=== Data provided ===
▽
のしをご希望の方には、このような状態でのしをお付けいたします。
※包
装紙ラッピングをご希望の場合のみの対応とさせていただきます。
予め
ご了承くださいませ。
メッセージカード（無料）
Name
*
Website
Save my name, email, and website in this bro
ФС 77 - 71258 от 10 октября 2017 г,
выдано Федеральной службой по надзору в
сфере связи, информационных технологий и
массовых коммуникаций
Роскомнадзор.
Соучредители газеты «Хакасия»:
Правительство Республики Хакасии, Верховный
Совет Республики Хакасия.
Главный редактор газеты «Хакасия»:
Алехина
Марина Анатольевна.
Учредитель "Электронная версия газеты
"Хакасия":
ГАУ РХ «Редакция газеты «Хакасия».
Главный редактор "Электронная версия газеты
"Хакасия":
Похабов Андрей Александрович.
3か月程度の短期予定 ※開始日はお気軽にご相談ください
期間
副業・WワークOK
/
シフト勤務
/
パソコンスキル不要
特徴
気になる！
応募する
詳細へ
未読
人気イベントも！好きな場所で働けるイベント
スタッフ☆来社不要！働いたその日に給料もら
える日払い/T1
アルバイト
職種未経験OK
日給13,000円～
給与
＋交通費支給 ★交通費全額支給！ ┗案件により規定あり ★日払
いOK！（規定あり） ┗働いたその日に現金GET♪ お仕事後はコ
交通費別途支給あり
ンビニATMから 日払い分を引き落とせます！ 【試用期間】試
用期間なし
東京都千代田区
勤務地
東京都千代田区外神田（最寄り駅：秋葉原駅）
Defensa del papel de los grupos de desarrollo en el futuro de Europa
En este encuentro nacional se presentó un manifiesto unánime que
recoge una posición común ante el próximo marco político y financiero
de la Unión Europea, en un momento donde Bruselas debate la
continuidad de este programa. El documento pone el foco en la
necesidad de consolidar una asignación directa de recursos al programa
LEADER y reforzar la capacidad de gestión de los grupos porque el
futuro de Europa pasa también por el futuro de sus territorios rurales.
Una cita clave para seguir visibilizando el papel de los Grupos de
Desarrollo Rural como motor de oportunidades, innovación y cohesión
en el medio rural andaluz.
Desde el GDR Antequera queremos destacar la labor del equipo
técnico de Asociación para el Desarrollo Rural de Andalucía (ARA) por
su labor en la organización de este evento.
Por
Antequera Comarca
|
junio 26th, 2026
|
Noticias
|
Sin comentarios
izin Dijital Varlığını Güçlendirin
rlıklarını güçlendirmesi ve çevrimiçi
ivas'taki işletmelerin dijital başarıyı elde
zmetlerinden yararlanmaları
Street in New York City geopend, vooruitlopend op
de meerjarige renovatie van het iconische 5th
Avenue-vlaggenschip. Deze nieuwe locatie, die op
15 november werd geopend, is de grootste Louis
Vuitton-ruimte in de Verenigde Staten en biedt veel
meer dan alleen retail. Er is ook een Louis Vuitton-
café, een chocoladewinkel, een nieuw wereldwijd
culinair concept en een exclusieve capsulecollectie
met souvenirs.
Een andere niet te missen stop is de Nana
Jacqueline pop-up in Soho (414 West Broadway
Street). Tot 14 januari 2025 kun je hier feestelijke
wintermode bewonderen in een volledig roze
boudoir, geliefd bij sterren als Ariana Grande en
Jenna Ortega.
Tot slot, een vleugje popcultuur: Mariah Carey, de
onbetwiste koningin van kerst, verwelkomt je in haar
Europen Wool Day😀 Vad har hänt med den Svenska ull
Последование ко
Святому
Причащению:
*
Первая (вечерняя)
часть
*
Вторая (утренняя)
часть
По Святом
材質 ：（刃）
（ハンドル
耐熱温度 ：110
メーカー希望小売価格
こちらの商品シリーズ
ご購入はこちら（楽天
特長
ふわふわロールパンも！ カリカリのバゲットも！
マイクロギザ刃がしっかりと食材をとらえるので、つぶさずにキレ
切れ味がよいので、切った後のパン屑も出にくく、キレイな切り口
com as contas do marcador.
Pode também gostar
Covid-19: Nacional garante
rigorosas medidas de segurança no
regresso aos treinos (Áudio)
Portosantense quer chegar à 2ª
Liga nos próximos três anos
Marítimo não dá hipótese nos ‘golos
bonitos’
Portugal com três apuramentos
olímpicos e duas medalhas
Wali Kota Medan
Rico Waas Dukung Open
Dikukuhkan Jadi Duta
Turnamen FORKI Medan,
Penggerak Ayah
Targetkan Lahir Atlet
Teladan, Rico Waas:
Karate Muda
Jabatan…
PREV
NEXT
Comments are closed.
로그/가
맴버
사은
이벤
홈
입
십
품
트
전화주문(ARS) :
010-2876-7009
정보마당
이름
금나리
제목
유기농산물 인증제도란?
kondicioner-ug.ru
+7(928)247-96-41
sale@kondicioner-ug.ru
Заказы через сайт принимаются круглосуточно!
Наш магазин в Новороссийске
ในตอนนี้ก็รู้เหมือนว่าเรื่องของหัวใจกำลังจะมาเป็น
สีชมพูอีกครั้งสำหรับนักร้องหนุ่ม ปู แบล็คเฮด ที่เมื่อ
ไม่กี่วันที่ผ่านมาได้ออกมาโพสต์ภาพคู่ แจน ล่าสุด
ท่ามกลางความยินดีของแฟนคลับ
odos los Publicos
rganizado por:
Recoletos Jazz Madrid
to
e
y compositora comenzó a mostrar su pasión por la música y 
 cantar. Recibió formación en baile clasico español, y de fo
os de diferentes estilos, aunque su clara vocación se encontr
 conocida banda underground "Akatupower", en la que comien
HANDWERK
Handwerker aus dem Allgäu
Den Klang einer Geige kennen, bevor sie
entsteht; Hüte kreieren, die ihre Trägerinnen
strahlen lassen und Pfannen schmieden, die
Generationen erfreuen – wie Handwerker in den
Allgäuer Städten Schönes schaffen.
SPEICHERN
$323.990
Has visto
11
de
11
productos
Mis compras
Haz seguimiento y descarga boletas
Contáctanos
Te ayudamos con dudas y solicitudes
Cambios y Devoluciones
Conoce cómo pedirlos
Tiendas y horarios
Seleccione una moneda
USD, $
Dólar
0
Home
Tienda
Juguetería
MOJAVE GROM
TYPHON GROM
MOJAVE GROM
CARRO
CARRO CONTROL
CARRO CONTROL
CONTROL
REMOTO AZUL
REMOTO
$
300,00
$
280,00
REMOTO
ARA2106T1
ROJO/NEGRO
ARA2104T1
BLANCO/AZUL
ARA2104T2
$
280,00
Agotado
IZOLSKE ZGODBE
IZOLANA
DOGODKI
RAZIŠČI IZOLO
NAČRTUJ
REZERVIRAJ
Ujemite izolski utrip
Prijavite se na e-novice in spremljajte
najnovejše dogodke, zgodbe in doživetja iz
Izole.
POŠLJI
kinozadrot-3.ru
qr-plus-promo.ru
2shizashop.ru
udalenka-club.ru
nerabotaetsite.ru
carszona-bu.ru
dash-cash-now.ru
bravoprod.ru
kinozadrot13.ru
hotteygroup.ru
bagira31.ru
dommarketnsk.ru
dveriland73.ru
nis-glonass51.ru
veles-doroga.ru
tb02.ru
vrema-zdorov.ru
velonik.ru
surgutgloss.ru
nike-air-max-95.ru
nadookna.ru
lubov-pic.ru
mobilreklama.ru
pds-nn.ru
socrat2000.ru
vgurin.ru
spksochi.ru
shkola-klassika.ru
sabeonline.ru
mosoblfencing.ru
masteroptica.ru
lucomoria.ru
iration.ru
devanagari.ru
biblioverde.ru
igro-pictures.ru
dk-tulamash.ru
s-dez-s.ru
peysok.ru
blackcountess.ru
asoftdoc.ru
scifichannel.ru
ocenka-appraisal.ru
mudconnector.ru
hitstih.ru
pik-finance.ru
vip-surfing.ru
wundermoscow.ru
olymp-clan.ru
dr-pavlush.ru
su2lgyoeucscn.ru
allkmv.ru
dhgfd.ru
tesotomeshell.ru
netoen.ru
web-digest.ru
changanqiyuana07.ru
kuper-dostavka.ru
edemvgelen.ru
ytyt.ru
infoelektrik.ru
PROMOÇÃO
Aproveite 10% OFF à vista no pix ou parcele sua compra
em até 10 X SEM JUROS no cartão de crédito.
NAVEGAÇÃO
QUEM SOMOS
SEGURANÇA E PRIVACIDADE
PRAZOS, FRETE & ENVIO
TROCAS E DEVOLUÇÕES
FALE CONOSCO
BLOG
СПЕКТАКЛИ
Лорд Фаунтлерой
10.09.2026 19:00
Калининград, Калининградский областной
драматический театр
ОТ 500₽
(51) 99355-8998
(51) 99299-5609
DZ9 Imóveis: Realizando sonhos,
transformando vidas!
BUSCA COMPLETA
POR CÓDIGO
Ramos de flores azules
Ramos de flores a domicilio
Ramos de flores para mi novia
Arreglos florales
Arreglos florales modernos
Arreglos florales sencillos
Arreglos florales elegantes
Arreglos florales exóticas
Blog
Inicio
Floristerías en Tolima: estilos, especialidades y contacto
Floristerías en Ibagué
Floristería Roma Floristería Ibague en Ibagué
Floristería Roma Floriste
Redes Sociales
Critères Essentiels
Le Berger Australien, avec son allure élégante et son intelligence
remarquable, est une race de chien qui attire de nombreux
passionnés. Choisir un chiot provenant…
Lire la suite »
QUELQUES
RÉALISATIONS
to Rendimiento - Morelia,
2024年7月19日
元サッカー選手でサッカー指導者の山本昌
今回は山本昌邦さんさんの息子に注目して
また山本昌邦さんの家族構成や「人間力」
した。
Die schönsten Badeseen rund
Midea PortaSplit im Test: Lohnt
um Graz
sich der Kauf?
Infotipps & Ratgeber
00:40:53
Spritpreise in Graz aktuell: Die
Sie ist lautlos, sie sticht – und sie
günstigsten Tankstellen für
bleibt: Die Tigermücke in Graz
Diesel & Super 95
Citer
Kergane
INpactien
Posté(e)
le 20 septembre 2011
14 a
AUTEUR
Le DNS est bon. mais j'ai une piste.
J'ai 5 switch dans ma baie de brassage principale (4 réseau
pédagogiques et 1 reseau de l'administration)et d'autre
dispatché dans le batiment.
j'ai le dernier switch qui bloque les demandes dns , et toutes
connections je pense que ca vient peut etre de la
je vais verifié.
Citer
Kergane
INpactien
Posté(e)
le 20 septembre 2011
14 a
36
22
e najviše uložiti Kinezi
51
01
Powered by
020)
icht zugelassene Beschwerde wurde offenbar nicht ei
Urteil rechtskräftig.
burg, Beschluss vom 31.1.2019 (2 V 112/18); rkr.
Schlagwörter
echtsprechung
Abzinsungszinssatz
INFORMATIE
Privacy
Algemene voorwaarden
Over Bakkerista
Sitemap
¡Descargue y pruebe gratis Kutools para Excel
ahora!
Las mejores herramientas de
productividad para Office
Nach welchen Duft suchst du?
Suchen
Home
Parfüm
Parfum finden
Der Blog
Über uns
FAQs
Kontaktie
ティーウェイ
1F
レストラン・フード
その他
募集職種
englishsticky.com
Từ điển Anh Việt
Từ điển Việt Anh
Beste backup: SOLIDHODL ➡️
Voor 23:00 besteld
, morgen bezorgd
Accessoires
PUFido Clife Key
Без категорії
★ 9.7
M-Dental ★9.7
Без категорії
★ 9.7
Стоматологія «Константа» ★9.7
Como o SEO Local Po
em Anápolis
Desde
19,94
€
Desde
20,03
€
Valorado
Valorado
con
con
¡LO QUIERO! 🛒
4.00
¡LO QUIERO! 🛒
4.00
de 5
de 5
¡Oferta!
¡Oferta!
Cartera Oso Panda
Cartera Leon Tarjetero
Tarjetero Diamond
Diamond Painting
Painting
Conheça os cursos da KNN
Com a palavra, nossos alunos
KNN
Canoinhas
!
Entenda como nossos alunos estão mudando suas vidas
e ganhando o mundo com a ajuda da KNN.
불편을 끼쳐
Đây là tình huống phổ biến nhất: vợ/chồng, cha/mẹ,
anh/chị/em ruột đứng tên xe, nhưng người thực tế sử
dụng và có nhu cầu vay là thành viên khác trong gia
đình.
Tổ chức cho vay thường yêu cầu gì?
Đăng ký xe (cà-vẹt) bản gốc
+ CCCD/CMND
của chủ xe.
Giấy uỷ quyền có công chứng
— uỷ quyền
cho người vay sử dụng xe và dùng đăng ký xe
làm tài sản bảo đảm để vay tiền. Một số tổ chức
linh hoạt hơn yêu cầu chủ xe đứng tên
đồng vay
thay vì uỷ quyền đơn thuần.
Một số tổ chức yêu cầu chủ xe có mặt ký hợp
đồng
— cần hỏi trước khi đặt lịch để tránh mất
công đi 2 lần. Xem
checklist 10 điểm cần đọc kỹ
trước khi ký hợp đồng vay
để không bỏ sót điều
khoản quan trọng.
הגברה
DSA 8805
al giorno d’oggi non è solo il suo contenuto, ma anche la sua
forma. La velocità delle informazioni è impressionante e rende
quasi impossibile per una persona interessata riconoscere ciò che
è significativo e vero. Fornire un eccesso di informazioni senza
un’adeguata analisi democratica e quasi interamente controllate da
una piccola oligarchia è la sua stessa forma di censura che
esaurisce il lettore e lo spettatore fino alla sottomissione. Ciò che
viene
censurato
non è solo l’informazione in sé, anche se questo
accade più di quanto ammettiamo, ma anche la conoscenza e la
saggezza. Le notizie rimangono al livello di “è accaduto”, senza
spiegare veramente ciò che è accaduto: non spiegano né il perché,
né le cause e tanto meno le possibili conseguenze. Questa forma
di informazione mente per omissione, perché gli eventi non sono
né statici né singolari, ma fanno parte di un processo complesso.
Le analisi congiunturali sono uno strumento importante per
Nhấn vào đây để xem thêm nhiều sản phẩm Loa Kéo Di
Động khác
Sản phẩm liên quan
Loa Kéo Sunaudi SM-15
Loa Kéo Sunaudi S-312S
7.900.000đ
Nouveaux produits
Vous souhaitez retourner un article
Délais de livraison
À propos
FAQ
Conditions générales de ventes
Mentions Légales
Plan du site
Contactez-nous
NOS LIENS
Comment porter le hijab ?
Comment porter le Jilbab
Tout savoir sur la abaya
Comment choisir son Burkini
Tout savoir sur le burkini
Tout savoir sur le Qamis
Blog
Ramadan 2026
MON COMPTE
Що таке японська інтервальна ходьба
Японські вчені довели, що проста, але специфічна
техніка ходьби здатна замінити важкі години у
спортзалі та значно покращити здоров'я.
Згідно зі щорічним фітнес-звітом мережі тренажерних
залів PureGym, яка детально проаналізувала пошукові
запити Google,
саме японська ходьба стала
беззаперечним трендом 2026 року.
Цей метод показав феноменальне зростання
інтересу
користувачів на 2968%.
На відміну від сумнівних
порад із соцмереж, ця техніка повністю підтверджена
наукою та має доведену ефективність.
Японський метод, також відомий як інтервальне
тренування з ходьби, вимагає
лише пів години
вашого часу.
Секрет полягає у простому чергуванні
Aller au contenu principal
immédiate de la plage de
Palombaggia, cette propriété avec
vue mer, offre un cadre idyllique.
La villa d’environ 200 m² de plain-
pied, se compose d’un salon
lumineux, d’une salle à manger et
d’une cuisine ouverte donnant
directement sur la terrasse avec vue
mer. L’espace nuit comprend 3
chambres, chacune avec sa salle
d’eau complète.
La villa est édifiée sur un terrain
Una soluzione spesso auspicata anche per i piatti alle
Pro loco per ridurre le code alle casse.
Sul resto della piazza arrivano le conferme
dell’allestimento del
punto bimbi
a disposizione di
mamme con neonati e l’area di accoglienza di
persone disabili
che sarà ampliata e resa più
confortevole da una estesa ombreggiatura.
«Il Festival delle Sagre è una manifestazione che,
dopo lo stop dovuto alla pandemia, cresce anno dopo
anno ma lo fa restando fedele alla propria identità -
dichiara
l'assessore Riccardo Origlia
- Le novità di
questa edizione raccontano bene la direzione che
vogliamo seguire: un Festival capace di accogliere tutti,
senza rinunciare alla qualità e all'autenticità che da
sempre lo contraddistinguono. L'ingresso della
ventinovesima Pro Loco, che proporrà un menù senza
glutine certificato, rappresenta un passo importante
△
=== Task requirements ===
Give again, exactly as written, the lines running from the first line of the data above through the line that contains "Похабов Андрей Александрович.".

=== Final answer ===
のしをご希望の方には、このような状態でのしをお付けいたします。
※包
装紙ラッピングをご希望の場合のみの対応とさせていただきます。
予め
ご了承くださいませ。
メッセージカード（無料）
Name
*
Website
Save my name, email, and website in this bro
ФС 77 - 71258 от 10 октября 2017 г,
выдано Федеральной службой по надзору в
сфере связи, информационных технологий и
массовых коммуникаций
Роскомнадзор.
Соучредители газеты «Хакасия»:
Правительство Республики Хакасии, Верховный
Совет Республики Хакасия.
Главный редактор газеты «Хакасия»:
Алехина
Марина Анатольевна.
Учредитель "Электронная версия газеты
"Хакасия":
ГАУ РХ «Редакция газеты «Хакасия».
Главный редактор "Электронная версия газеты
"Хакасия":
Похабов Андрей Александрович.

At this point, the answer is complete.